= Carole Farley =

American opera singer

Carole Farley (born November 29, 1946) is an American soprano and a principal singer at the Metropolitan Opera.

==Early life and education==
Farley was born in Le Mars, Iowa on November 29, 1946. She began her vocal training with Dorothy Barnes in Moscow, Idaho. She graduated from Indiana University School of Music in Bloomington with a bachelor's degree in music in 1968. There she studied singing with William Shriner. She was awarded a Fulbright scholarship and studied at the Hochschule für Musik in Munich in 1968-1969 under Marianne Schech. She later studied singing privately in New York City with Cornelius Reid.

She is married to conductor José Serebrier.

==Career==
Farley began her performance career in 1968, and that year performed Richard Strauss's Four Last Songs with the Cleveland Philharmonic with her husband conducting. In 1969, she made her New York concert debut year at The Town Hall performing Benjamin Britten's song cycle Les Illuminations. That same year she made her opera debut as Formica in Peter Ronnefeld's Die Ameise at the Linz State Theatre in Germany, and performed the role of Magda Sorel in Spain's first production of Gian Carlo Menotti's The Consul in Madrid under the composer's direction. She sang leading roles at both La Monnaie and the Welsh National Opera in 1971 and 1972 and was resident artist at the Cologne Opera from 1972-1975.

In 1975, Farley made her debut with the Metropolitan Opera in a matinee performance as Mimi in La bohème. In 1977, she sang the title role in the Metropolitan Opera's premiere of Lulu. In the late 1970s and 1980s, she was known for singing demanding roles such as Lulu and the solo role in Poulenc's La voix humaine.

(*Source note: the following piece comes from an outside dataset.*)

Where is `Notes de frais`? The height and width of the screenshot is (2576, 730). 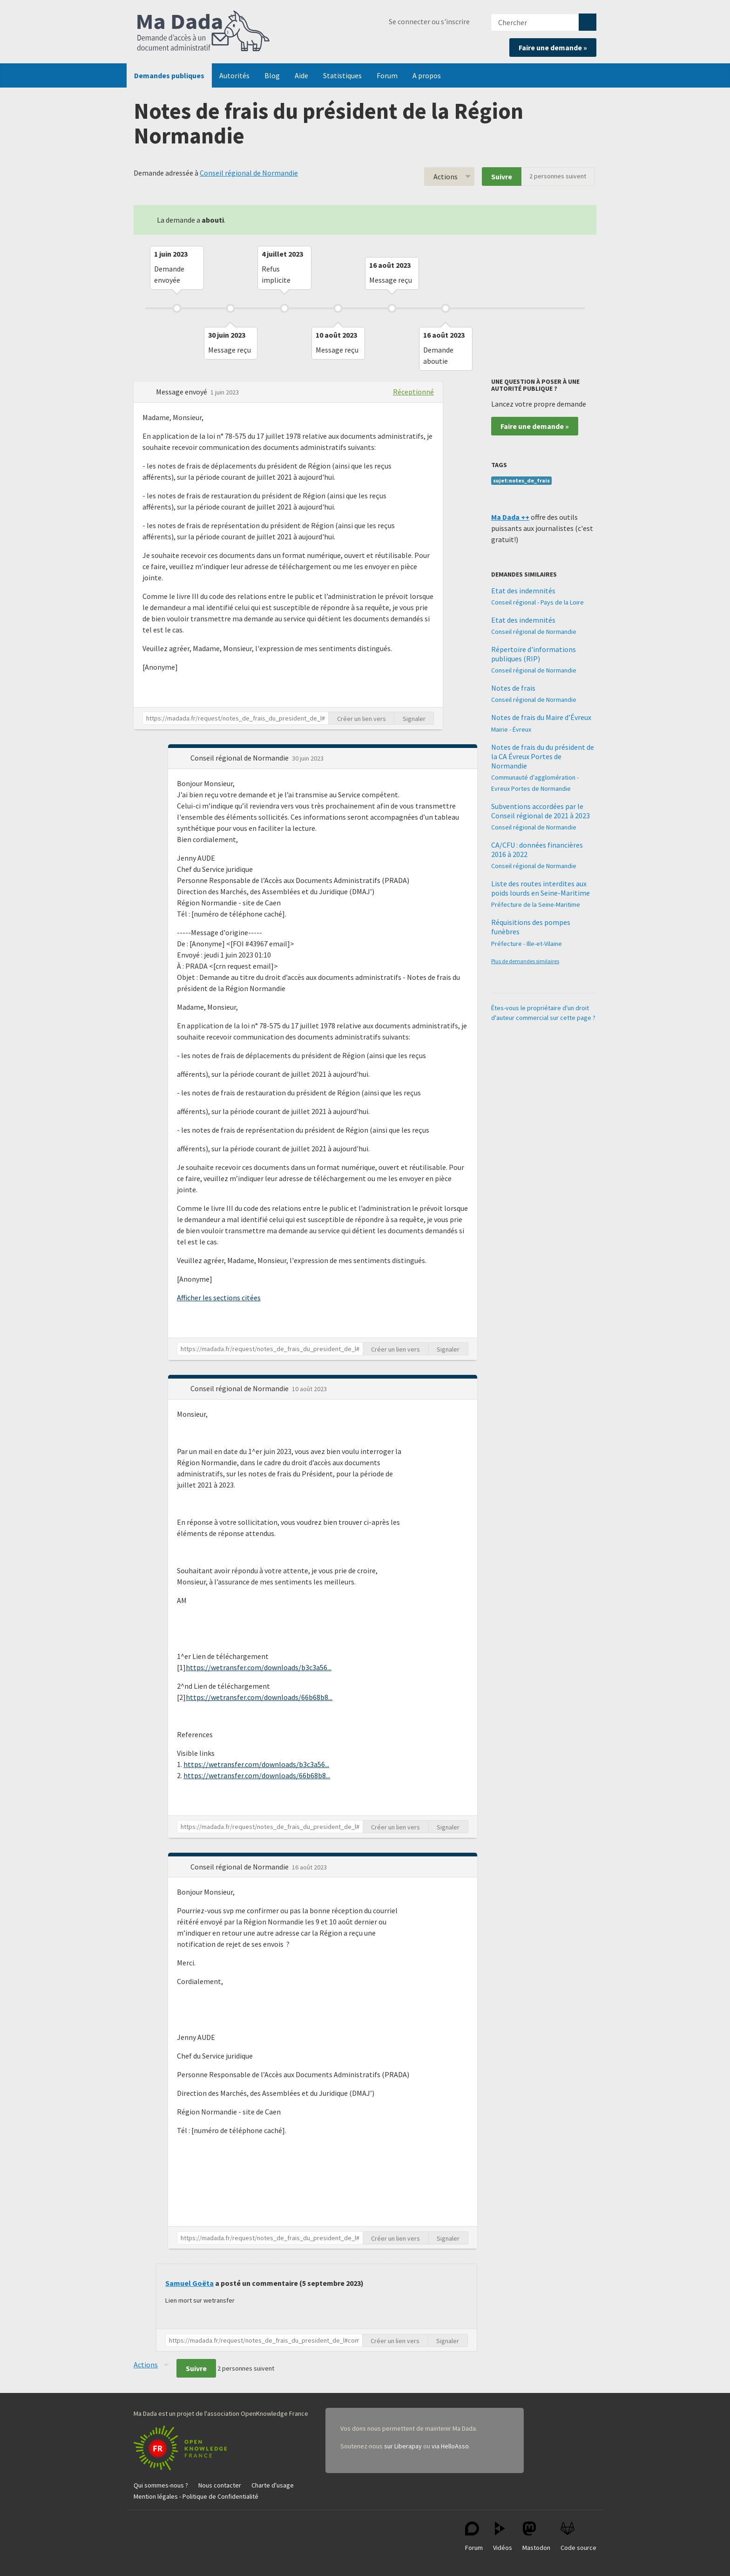 Notes de frais is located at coordinates (513, 688). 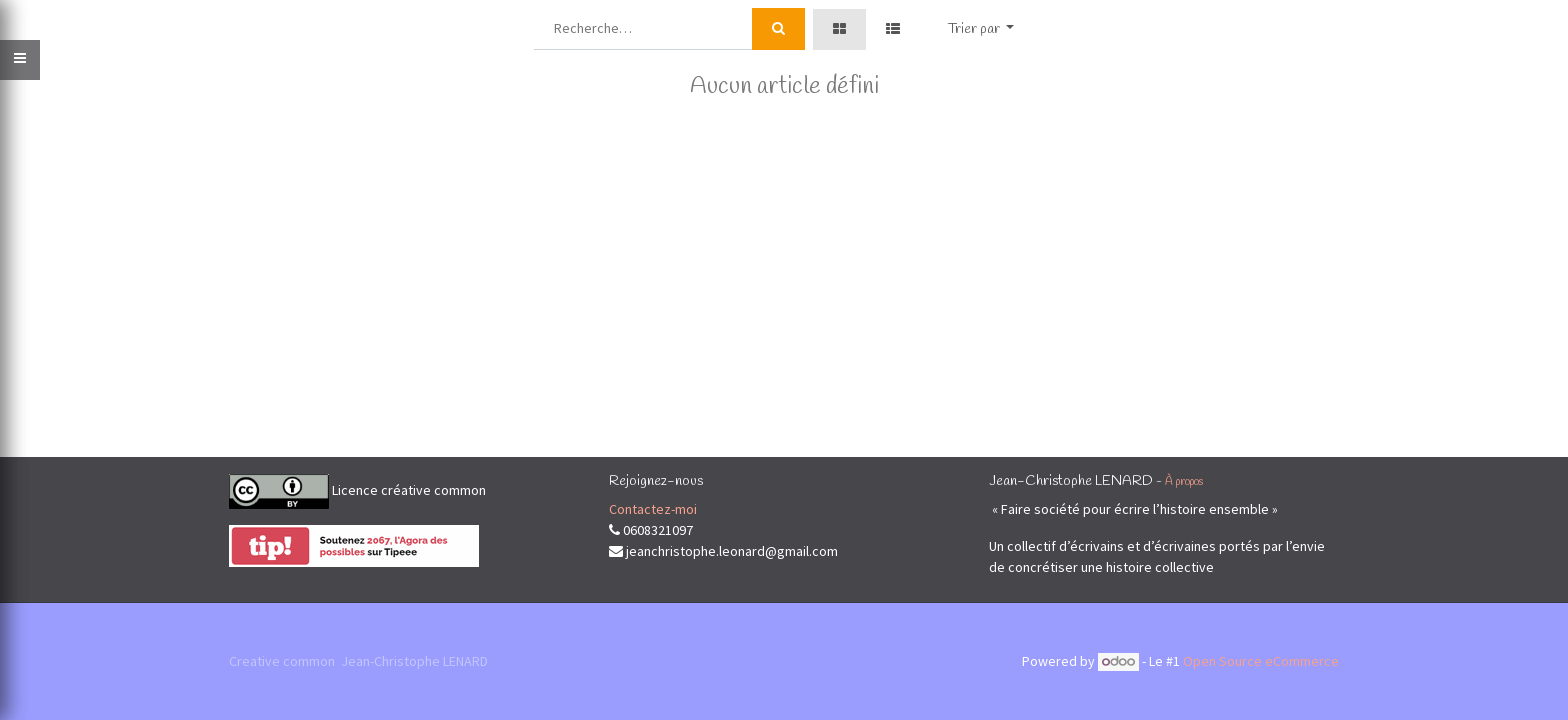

Farley has been collaborating in recent years with contemporary American classical composers including Ned Rorem, William Bolcom, and Lowell Liebermann on multiple concert and recording projects.

==Discography and videography==
- DVD. Poulenc's La voix humaine and Menotti's The Telephone. Scottish Chamber Orchestra, dir. José Serebrier. Decca Music Group 1992, licensed to VAI 2006.